We're going to call the horizontal edge e, the front two edges a and b, and the back two legs c and d. Also, we see that the numbers 11, 10 and 9 must all be in feet, as they're too big to be anywhere else.

Let's try S=14 first. We may as well take a=3, as the legs are all interchangeable at this stage.

Now if b=4, then we have c=5 (as the back legs are interchangeable). Also, we must have d and the back foot as 6 and 8(in some order), and we soon see that this isn't possible (as we'd also need e plus the top left hip to add up to 7). If b isn't 4, then we can assume that c=4. But similarly we find that we can't have b=9 or b=8 or b=7. So S isn't 14.

Let's try S=16. But then we need four pairs of numbers that sum to 16 (one for each leg). We try: (11,5), (10,6), (9,7), (8,?)and we can't repeat the 8 so that isn't possible.

So let's try S=15. This time, we may as well take a=4. There are only 4 pairs that add up to 15: (11,4), (10,5), (9,6) and (8,7). Call the number in the top left hip f.

If b=5, then we have c=6 and e+f=6, which isn't possible (as we don't have the right numbers left).
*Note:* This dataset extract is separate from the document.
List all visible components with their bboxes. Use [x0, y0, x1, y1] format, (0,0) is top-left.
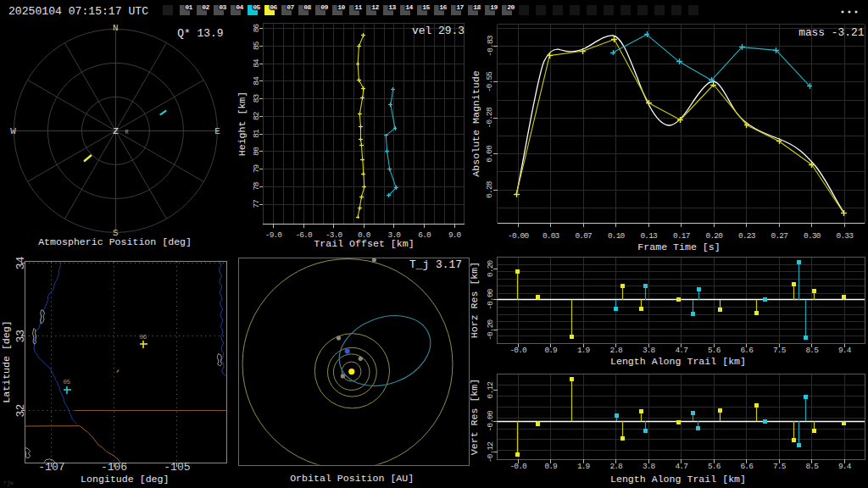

So we can take c=5. If b=8, have e+f=3 and then we'll need f+g=4, and this isn't possible. If b=7, have e+f=4 and we also have f+g=4 and this isn't possible either. Also we can't have d=8, as this is too big. So the only possibility is the one shown below (and this does indeed work).

(When I say the only possibility, of course the front legs could be switched, or the back legs, or the front and back swapped, but it's really the same caterpillar.)